Federal Reserve chairman Ben Bernanke said today that 'accommodative' monetary policies are still needed to sustain an economic recovery but that the central bank can exit from its stimulus 'at the appropriate time'.
Bernanke, in remarks prepared for a congressional hearing, also said the Fed was considering a new benchmark target based on the rate paid on commercial bank deposits at the Fed, which might better reflect lending conditions.
The comments were released by the Fed even though the hearing by the House Financial Services Committee was canceled due to winter storms pounding Washington.
'The economy continues to require the support of accommodative monetary policies,' Bernanke said.
'However, we have been working to ensure that we have the tools to reverse, at the appropriate time, the currently very high degree of monetary stimulus. We have full confidence that, when the time comes, we will be ready to do so,' he added.
The hearing was called by congressional leaders eager for a detailed explanation to date on the exit strategy from Bernanke, who last month won a tough confirmation battle for a second four-year term.
Bernanke's comments offered no specific timeline for the Fed to move away from its massive stimulus that has included a cut in the federal funds rate to a range of 0-0.25% and an array of programmes to pump more than $1 trillion into the economy.
He repeated that this effort is likely to remain in place 'for an extended period,' the same phrase used by the Federal Open Market Committee.
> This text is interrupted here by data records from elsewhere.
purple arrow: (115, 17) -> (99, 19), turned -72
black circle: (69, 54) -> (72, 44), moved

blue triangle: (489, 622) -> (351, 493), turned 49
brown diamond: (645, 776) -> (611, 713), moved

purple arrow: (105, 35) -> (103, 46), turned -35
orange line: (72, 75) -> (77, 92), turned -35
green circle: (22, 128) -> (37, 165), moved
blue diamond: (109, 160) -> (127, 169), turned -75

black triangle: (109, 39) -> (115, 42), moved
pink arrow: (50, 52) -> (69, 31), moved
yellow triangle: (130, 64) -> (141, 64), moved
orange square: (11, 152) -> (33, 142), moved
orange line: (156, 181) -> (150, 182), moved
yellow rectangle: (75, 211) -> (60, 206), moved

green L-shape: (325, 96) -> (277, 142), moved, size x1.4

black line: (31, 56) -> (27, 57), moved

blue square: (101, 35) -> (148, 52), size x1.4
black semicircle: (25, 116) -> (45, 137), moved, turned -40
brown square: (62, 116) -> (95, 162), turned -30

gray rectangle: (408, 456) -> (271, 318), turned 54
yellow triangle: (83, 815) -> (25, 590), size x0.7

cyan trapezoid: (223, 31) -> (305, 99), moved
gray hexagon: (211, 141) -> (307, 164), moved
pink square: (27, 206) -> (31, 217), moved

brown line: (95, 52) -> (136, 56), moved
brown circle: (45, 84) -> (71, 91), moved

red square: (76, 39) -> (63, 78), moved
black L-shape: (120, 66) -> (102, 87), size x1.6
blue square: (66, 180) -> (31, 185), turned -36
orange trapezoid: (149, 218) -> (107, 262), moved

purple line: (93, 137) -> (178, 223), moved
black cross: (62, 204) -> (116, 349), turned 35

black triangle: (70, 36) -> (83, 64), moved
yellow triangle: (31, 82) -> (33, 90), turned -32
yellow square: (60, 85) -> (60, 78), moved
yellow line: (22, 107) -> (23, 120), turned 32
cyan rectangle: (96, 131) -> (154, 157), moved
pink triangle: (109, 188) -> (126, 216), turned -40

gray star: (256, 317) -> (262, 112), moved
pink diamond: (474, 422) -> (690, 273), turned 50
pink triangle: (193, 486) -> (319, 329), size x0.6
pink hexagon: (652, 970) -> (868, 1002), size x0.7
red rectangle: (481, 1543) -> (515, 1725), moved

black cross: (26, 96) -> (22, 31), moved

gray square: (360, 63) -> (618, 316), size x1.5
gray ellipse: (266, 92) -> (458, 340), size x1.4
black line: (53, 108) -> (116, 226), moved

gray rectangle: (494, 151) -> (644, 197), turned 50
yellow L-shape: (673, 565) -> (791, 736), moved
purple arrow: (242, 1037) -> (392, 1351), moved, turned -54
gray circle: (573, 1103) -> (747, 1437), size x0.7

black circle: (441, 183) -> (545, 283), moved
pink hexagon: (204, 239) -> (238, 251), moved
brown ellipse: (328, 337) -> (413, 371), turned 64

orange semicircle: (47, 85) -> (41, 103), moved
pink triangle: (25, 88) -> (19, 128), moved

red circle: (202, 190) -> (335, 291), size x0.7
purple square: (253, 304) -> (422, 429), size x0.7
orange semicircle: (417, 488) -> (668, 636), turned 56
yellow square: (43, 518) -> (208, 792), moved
'In due course, however, as the expansion matures the Federal Reserve will need to begin to tighten monetary conditions to prevent the development of inflationary pressures,' he said.
'The Federal Reserve has a number of tools that will enable it to firm the stance of policy at the appropriate time,' he added.
Bernanke reaffirmed the Fed's intent to conclude its programme of major asset purchases - or quantitative easing - to pump money into the financial system - by the end of March.
He said this would entail the purchase of $300 billion of Treasury securities and $1.25 trillion of government agency mortgage-backed securities. But he said the Fed would probably hold these assets until market conditions improve.